======== Input for this task

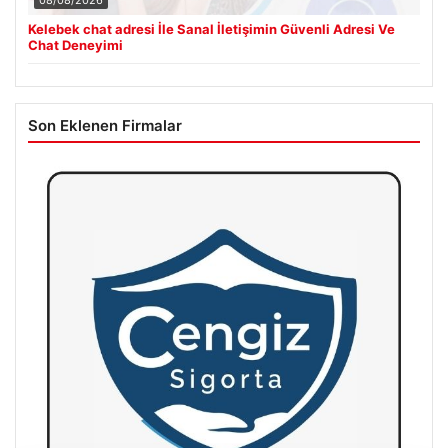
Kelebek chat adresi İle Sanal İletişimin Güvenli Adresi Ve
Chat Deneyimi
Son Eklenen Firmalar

================
======== Input for this task

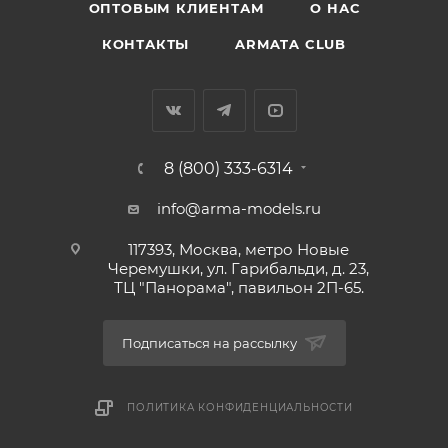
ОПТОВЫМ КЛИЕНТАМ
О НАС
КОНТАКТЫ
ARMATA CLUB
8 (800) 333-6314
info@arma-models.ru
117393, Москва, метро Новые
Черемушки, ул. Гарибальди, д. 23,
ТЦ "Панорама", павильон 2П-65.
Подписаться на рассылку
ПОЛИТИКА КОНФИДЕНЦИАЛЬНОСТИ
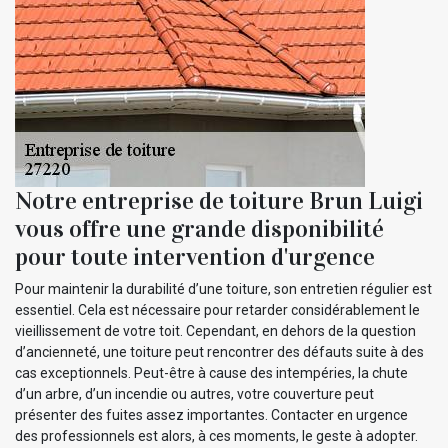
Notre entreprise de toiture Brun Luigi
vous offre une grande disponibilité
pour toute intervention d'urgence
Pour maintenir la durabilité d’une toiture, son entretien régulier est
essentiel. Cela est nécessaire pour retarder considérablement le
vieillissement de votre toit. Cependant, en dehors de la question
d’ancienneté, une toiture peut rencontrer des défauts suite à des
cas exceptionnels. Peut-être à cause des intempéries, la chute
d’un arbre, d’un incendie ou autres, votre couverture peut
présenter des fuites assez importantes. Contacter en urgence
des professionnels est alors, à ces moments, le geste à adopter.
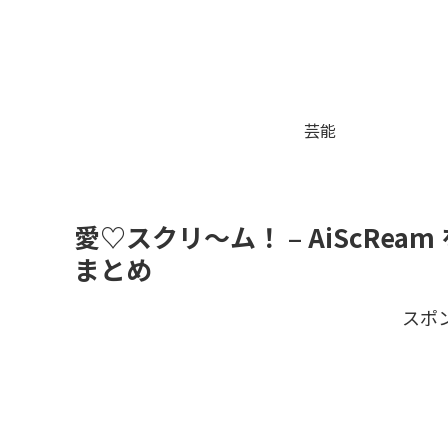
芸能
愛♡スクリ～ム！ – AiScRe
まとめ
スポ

================
======== Input for this task

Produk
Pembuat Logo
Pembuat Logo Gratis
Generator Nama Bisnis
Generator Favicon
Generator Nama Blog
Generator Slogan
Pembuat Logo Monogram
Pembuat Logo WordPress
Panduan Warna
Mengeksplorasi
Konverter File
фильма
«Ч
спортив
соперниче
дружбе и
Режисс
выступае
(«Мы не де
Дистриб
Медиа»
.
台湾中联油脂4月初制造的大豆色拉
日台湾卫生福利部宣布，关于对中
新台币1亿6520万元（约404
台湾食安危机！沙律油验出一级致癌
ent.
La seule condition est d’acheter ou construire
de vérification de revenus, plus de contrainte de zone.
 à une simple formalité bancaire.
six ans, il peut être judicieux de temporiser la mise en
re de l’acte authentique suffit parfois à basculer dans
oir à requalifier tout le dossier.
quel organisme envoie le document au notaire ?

================

▸ **What you are asked to do**
Of all the entries above, output exactly the lines between the one holding "Kelebek chat adresi" and the one holding "Son Eklenen Firmalar", inclusive.

▸ **Answer section**
Kelebek chat adresi İle Sanal İletişimin Güvenli Adresi Ve
Chat Deneyimi
Son Eklenen Firmalar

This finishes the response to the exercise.